Vinyl was spun on the Forsell Air Force One with the following cartridges: vdH 'Hopper IV Gold (utterly wonderful, with its suspension perfectly tuned for the arm/'table combo (footnote 3)), the Symphonic Line RG-8, Clearaudio Insider, Wilson-Benesch Analog, and the Win SMC-10 (review up'n'comin' as well). Cabling on the front-end was, once again, TARA The One and Designer's Reference.

In general terms, the speakers settled into our system with ease. The only real problem was getting into the closet that sits to the rear of the right speaker! I'm hardly svelte, and the door just barely made it open before whacking the back of the enclosure. When I got cranky about it, Kathleen told me I was crazy. Do I even realize how lucky I am?

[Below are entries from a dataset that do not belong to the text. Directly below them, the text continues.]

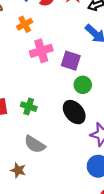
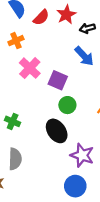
pink cross: (41, 51) -> (30, 68), turned -35
gray semicircle: (35, 144) -> (15, 159), turned -125

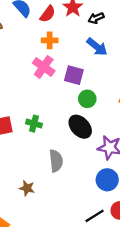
orange cross: (16, 41) -> (50, 40), moved, turned 32
gray semicircle: (15, 159) -> (56, 161), moved

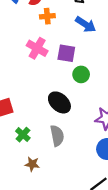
orange cross: (50, 40) -> (47, 16), moved
green cross: (34, 124) -> (23, 135), moved, turned 32
black ellipse: (80, 127) -> (59, 102), moved

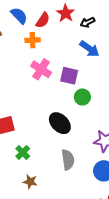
orange cross: (47, 16) -> (33, 40), moved
gray semicircle: (57, 136) -> (68, 160), moved

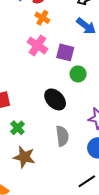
orange cross: (33, 40) -> (42, 18), moved, turned 32
brown star: (30, 182) -> (24, 157), size x1.5

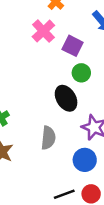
black ellipse: (55, 99) -> (66, 98), moved

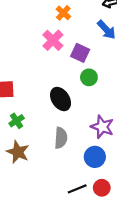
black ellipse: (66, 98) -> (61, 99), moved

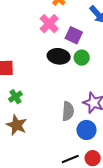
black ellipse: (61, 99) -> (59, 56), moved, turned -50
gray semicircle: (61, 138) -> (68, 111), moved

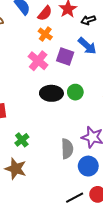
purple square: (74, 35) -> (65, 56), moved
green cross: (15, 97) -> (22, 140), moved

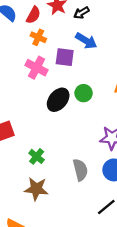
black ellipse: (51, 93) -> (58, 100), turned -40
gray semicircle: (67, 149) -> (80, 170), moved

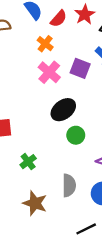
orange cross: (38, 37) -> (45, 44), moved
green circle: (84, 93) -> (76, 135), moved
brown star: (36, 189) -> (35, 203), moved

First impressions were highly favorable. The Utopia sounded musical from the very first transient that snapped the dust off the drivers. Presumably because of the rigid, lightweight, high-efficiency drivers, the Utopia sounded VERY DYNAMIC! Really, it was incredible. The wonder of it all was that this superb dynamic shading and burst-proof power handling were evident from the most complicated and dense of orchestral crescendos to the most subtle and nuanced of information imaginable. It all burst and blossomed eagerly from the Utopia's willing drivers.

This incredible level of dynamic contrast and shading guaranteed that, even when playing at very low levels, the sound was still harmonically and rhythmically complete. Musical contrasts were fully available at any volume to flesh out the music.

About that tweeter...well, it is indeed a very special device. First, it always sounded open, open, open. It was so fast and transparent that I took the habit of setting VTA by raising the Forsell's arm until the highs bumped up against it and turned hard or edgy. Then I'd back it down a bit and zero it in. On the other hand, the tweeter, and the Utopia in general, could never be accused of harboring a ruthlessly revealing nature. In fact, they were happy to make the best of whatever material was supplied. They revealed all without beating me up or destroying the music.

The upper treble was at once extended and linear, yet totally musical, sweet, and engaging. The "micro-information" that Jacques Mahul feels to be so vital was much in evidence; it illuminated all manner of delicious nuance in timing and harmonic interplay. There was always great coherence on tap, but never at the cost of harmonic integrity.

Footnote 3: As A.J. van den Hul will do for anyone for a relatively modest fee.